First we asked if the family owned any land, considering they move about regularly. Every citizen is allowed to occupy a certain amount of land and each family belongs to a village and then registers an area of land with that village. The location is normally dependent on generations rather than an ‘official’ plot of land, but registration is fundamental and the family will either live next to or nearby the relatives (including being near to family who have relocated to the nearest town or city).
Another family, not from your own, can come and set up nearby if they are registered with the same village. This means that the notion of private property doesn’t exist in the countryside, only in the towns and cities.
Ger Rules, Customs and Traditions to Follow
We were careful not to step on or touch anything when we entered the ger until we were told exactly what to do. It’s important to follow custom so if you ever visit a ger, here’s what to do:
- Don’t step on the threshold when you enter the main door
- Women sit on the left hand side (which is also where the kitchen area is) and men sit on the right. The back of the ger is considered to be the place of honour, where the most respected guests sit and this area usually contains the families most precious things, alongside a religious corner
- Don’t pass or walk through the two central poles. This is based on a superstition that these poles support the ger and should therefore be protected
- Don’t point at object or people, but use an open palm
- The bag hanging just inside the front door is a religious symbol to ward off bad spirits
- Never ask how many animals a family has, it is seen an impolite. Instead, you can ask how many different types of animals they have
- A little animal hair and wool can be found hanging inside the Ger – this is an indication of what the family sells but it can also indicate their favourite or most expensive animal – they like to keep some of it within the family
- If milk or any dairy produce is spilt, then a Mongolian will touch the said dairy product and then touch their head as a means of saying ‘sorry’. Food wastage is seen as very negative
Income and Survival: Fermented Mare’s Milk
Intrigued as to how a family can make money when so far removed from everything, we were informed that a typical family’s income results from selling dairy products, alongside wool and cashmere from their animals.
We were invited to try fermented mare’s milk (airag), curd and butter. I kept hearing about fermented mare’s milk before I went to Mongolia; the negative description being met with a disgusted facial expression.
Personally I found it drinkable – it’s like milk with a slight fizz. However, I wouldn’t go downing the stuff, even if it is 2% alcohol! To make this the mares are milked every two hours and the milk churned as many times as possible in order to ferment it.
As for the curd, well, it was hard to keep a straight face and try and crunch down and swallow something that tasted slightly rank. So much so, the only thing you had to wash it down with was… fermented mare’s milk. A vicious cycle of trying to be polite and getting stuck in a rut. Still, they let us try a bit of the local vodka which made the palate abuse a little easier!
The family consume their dairy products as well as selling them. In the Autumn, meat is prepared and stored for the harsh winter: an amount which can normally last until Spring. In the Summer, the family will live on dairy products and vegetables, topping up with supplies from the nearest town if needed.

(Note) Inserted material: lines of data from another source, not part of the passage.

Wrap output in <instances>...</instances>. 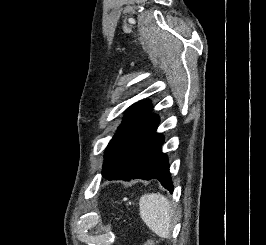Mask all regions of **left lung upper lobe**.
Instances as JSON below:
<instances>
[{"mask_svg": "<svg viewBox=\"0 0 266 245\" xmlns=\"http://www.w3.org/2000/svg\"><path fill=\"white\" fill-rule=\"evenodd\" d=\"M149 101L138 102L126 110L125 118L106 148L102 175L112 178L123 175L135 161L144 137L159 123V116L151 113Z\"/></svg>", "mask_w": 266, "mask_h": 245, "instance_id": "obj_1", "label": "left lung upper lobe"}]
</instances>
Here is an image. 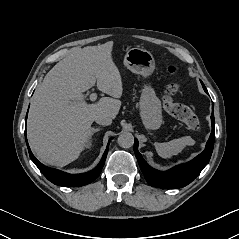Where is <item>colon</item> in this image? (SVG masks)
<instances>
[{"label":"colon","instance_id":"colon-1","mask_svg":"<svg viewBox=\"0 0 239 239\" xmlns=\"http://www.w3.org/2000/svg\"><path fill=\"white\" fill-rule=\"evenodd\" d=\"M169 72L174 74L176 68L170 66ZM180 90L181 85L178 81L170 83L163 97V106L172 116L182 121L190 130L199 131L201 129V122L194 111L190 107L175 101V97L180 93Z\"/></svg>","mask_w":239,"mask_h":239}]
</instances>
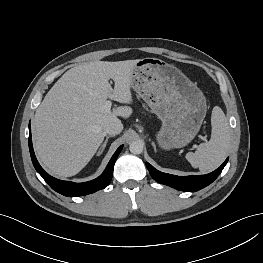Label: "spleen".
Listing matches in <instances>:
<instances>
[{"instance_id":"1","label":"spleen","mask_w":263,"mask_h":263,"mask_svg":"<svg viewBox=\"0 0 263 263\" xmlns=\"http://www.w3.org/2000/svg\"><path fill=\"white\" fill-rule=\"evenodd\" d=\"M211 139L201 143L195 153L186 154L192 167L199 168L201 173H209L218 168L226 158L230 146V127L227 118L218 106L211 115Z\"/></svg>"}]
</instances>
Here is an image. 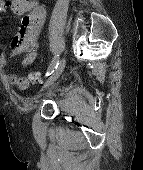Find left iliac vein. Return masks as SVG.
Masks as SVG:
<instances>
[{"instance_id":"left-iliac-vein-1","label":"left iliac vein","mask_w":143,"mask_h":170,"mask_svg":"<svg viewBox=\"0 0 143 170\" xmlns=\"http://www.w3.org/2000/svg\"><path fill=\"white\" fill-rule=\"evenodd\" d=\"M65 65H66V59L62 58L60 60V62L58 63V67L54 70V72L51 75V77L45 83L44 89L49 88L59 78V76L61 75V73L63 72V70L65 68Z\"/></svg>"}]
</instances>
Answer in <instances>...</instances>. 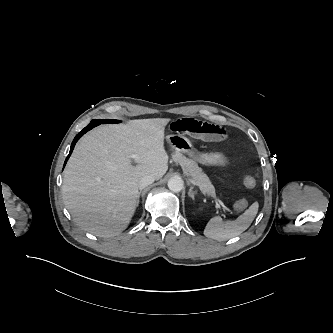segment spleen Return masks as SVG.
<instances>
[{
  "instance_id": "obj_1",
  "label": "spleen",
  "mask_w": 333,
  "mask_h": 333,
  "mask_svg": "<svg viewBox=\"0 0 333 333\" xmlns=\"http://www.w3.org/2000/svg\"><path fill=\"white\" fill-rule=\"evenodd\" d=\"M258 202H254L242 215L234 221L223 222L220 216H215L209 220L204 235L208 238L223 241L244 232L252 223L258 212Z\"/></svg>"
}]
</instances>
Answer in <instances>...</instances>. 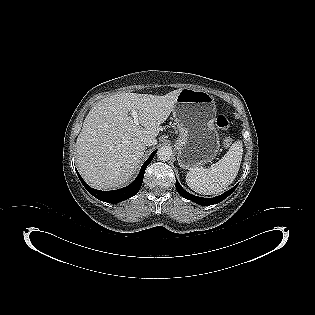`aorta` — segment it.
I'll return each mask as SVG.
<instances>
[{
  "mask_svg": "<svg viewBox=\"0 0 315 315\" xmlns=\"http://www.w3.org/2000/svg\"><path fill=\"white\" fill-rule=\"evenodd\" d=\"M158 159L161 161H168L172 156V149L169 146H164L157 151Z\"/></svg>",
  "mask_w": 315,
  "mask_h": 315,
  "instance_id": "762f6f07",
  "label": "aorta"
}]
</instances>
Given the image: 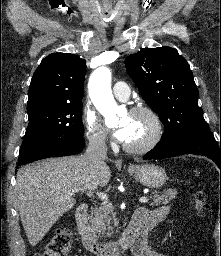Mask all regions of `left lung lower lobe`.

Mongolians have access to all facilities, including satellite TV! Children go to school in the local town, where they either live with relatives in the town or stay in the school dormitories (when they are a little older) and there is a good medical system in place within each village. Each village has a hospital service, catering for around 10 families with regular check-ups taking place. When it comes to childbirth, the woman will give birth in a hospital in the nearest town or city. Being isolated isn’t so bad after all.
After much talking and translation we all went outside. The men began to wrestle, the children jumped on their horses to show off their skills and the ger mother opened up a cupboard full of traditional Mongolian clothing she had handmade and invited us to try them on.
We might not have been able to communciate directly, but we all shared something with each other. You never grow too old to play dress-up and with a rainbow outside it was the perfect opportunity to strike a pose and, just for one moment, indulge in the serenity of a rural lifestyle I could only imagine.